Al igual que el Aleph, es interesantísimo, apasionante, aterrador, intrigante. Contradictorio, dual, ambiguo. Tomemos el tema de los filtros. Tampoco es que nadie publique fotos sin filtros, pero convengamos en que tienen una utilidad real: incluso quienes no se “alindan” a fuerza de trucos de maquillaje, buena iluminación y filtros que corrigen lo que natura non da, los usan porque mejoran la calidad de la imagen, de los colores, le ponen onda. No es que todo el mundo publique fotos "mejoradas", pero la mayoría lo hace.

Y así como todas las imágenes están -en mayor o menor medida- manipuladas, se perdió por completo el tamiz para lo que decimos.

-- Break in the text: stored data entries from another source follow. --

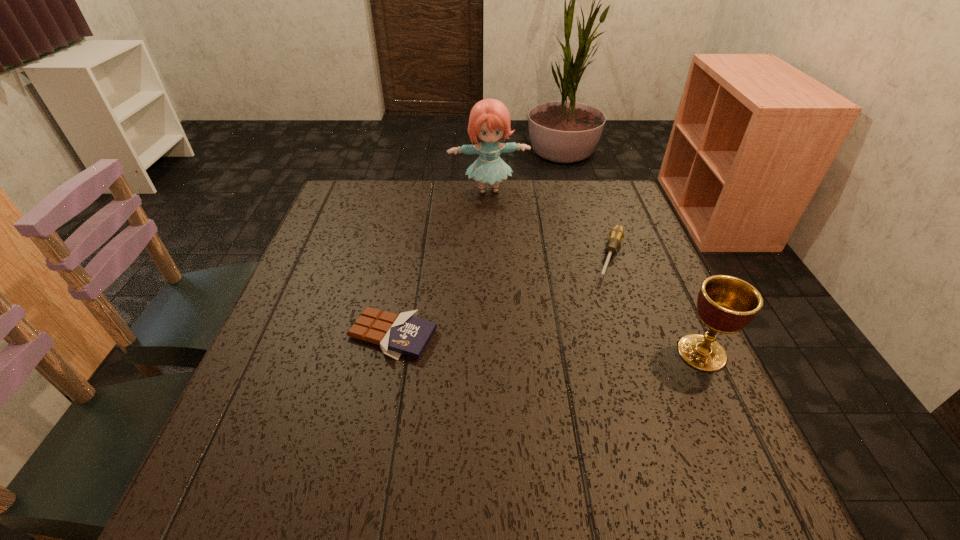 The image size is (960, 540). Identify the location of free spot at the left edge of the desktop. (362, 280).

Where is `vacant area at the right edge of the desktop`? This screenshot has height=540, width=960. vacant area at the right edge of the desktop is located at coordinates (678, 401).

Find the location of a particular element. The height and width of the screenshot is (540, 960). free spot at the near left corner of the desktop is located at coordinates (277, 422).

In the image, there is a desktop. At what (x,y) coordinates should I click in order to perform the action: click on vacant space at the far right corner. Please return your answer as a coordinate pair (x, y). The image size is (960, 540). Looking at the image, I should click on (608, 214).

Locate an element on the screen. The image size is (960, 540). empty location between the chalice and the screwdriver is located at coordinates (657, 305).

The image size is (960, 540). I want to click on free space between the second shortest object and the shortest object, so (x=502, y=296).

Find the location of `empty space between the second farthest object and the farthest object`. empty space between the second farthest object and the farthest object is located at coordinates (550, 224).

The image size is (960, 540). In order to click on free point between the chocolate bar and the third object from left to right in this screenshot , I will do `click(502, 296)`.

Where is `empty space that is in between the third nearest object and the rightmost object`? empty space that is in between the third nearest object and the rightmost object is located at coordinates (657, 305).

Where is `unoccupied area between the second tallest object and the shortest object`? The width and height of the screenshot is (960, 540). unoccupied area between the second tallest object and the shortest object is located at coordinates pos(547,343).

Las redes sociales nos generan la sensación de que podemos y, más aún, necesitamos decir todo lo que brota de nuestra mente. Todas nuestras ideas y sentimientos serían valiosos y, por lo tanto, pareciera de vital importancia compartirlos. No importa si se trata de una presunta poesía que una adolescente escribió porque el novio la dejó por cinco minutos, o la fundamentación “científica” de un “librepensador” que demuestra que la tierra es, efectivamente, plana. Nada importa, salvo la publicación.

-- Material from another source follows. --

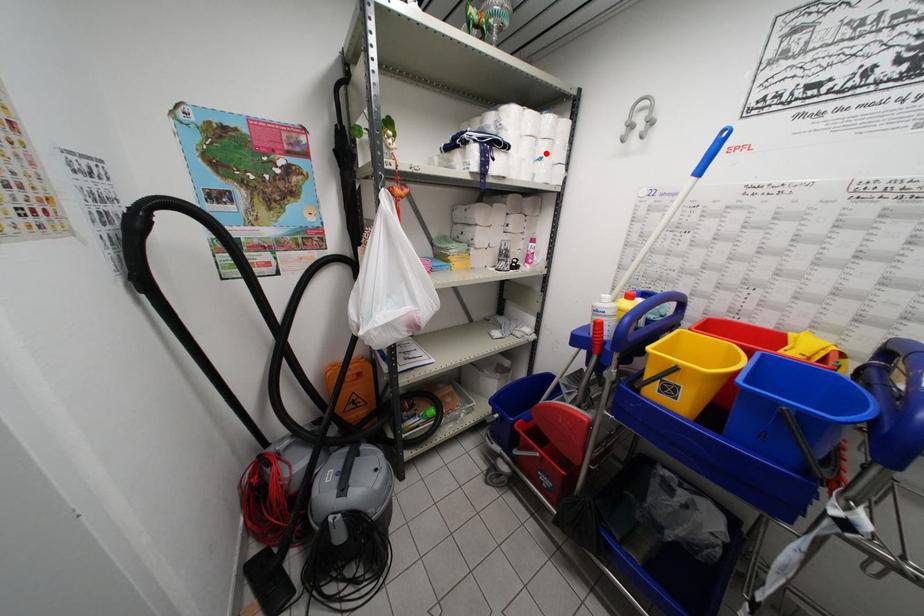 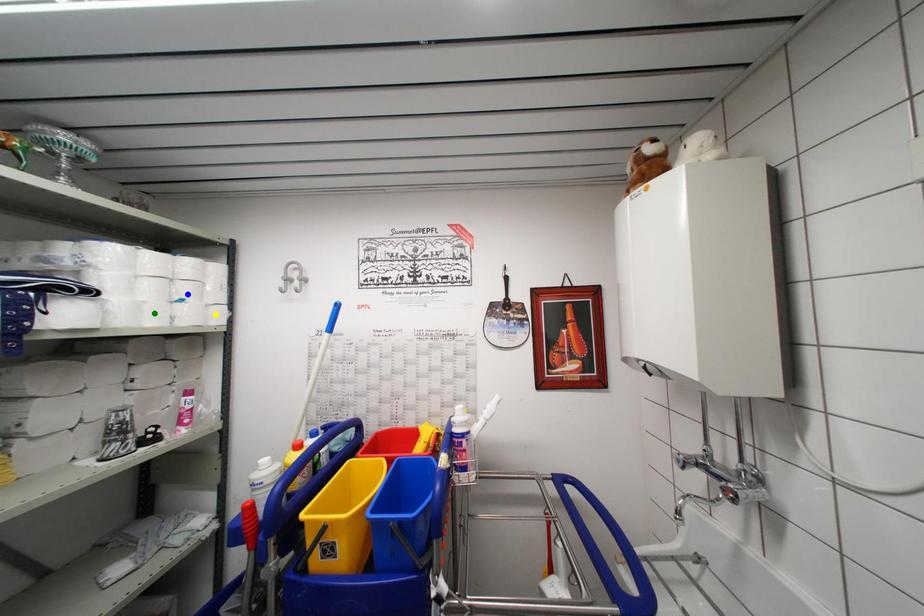 Question: I am providing you with two images of the same scene from different viewpoints. A red point is marked on the first image. You are given multiple points on the second image. In image 2, which mark is for the same physical point as the one in image 1?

Y con esa constante ansiedad de publicación involucra la falta de filtro, con la reacción automática emocional y merced a la protección del anonimato, surgen los trolls, esos seres cuyo único objetivo es agredir al otro y que, en su amplia mayoría, son varones cis heterosexuales. Es una variación más del sistema del abuso: reclamar el poder a través de hacer sentir mal o rebajar al otro, ya sea con un presuntamente elevado discurso o con las más burdas amenazas.

Lo mismo que el resto de los abusadores, el troll no es un monstruo que vive en un sótano oscuro y se alimenta del sufrimiento y las lágrimas ajenas. Fuera del mundo virtual, no es sino un ser humano más, con amistades, familia, trabajo, hasta capaz de escuchar a Mozart. Lo peor es que la anonimidad de la internet le permite mostrar esa parte de sí sin temor a ser expuesto o reconocido después. Generalmente.

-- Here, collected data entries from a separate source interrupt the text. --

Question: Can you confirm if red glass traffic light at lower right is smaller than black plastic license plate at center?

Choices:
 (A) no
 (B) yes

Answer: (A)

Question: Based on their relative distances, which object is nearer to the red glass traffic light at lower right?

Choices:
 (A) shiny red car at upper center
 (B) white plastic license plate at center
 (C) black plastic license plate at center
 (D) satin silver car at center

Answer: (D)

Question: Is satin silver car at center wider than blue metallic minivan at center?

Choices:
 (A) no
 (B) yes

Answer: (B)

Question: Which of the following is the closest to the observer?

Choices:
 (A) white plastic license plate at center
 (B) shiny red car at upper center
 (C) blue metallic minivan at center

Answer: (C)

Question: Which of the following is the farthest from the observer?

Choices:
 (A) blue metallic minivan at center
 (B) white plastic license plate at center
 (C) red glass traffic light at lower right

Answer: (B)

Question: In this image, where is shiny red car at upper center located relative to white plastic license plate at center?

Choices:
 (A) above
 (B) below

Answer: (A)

Una vez leí un caso en el que, justamente, una mujer había descubierto que su marido era un troll. Como pasa en la mayoría de las películas sobre asesinos seriales, el hombre no daba muestras de ser agresivo, racista, violento. Y, sin embargo, pasaba su tiempo libre acosando a personas en la internet con una crueldad desmedida. Asocié este caso con el relato de una amiga que una vez necesitó usar la computadora del salame del novio para trabajar, y se topó con el perfil paralelo del chico dejando mensajes excesivamente subidos de tono a chicas jovencitas en Fotolog (el pre-Instagram), donde les prometía proezas sexuales que jamás había realizado con ella.

Internet es un mundo que hay que aprender a navegar, con la conciencia de que una probablemente nunca va a lograr realmente timonearlo del todo. Tal vez una ayuda puede venir de parte de los filtros, pero no en las imágenes, sino en poner en duda lo que leemos online, en mirar críticamente nuestras reacciones ante los posteos, y en tomarnos dos segundos de distancia para releer lo que escribimos antes de publicarlo.

Y, en lo posible, tener claro que los trolls no pueden crecer si no se les da de comer. Borrar el comentario, botón de bloqueo y a otra cosa, mariposa (virtual).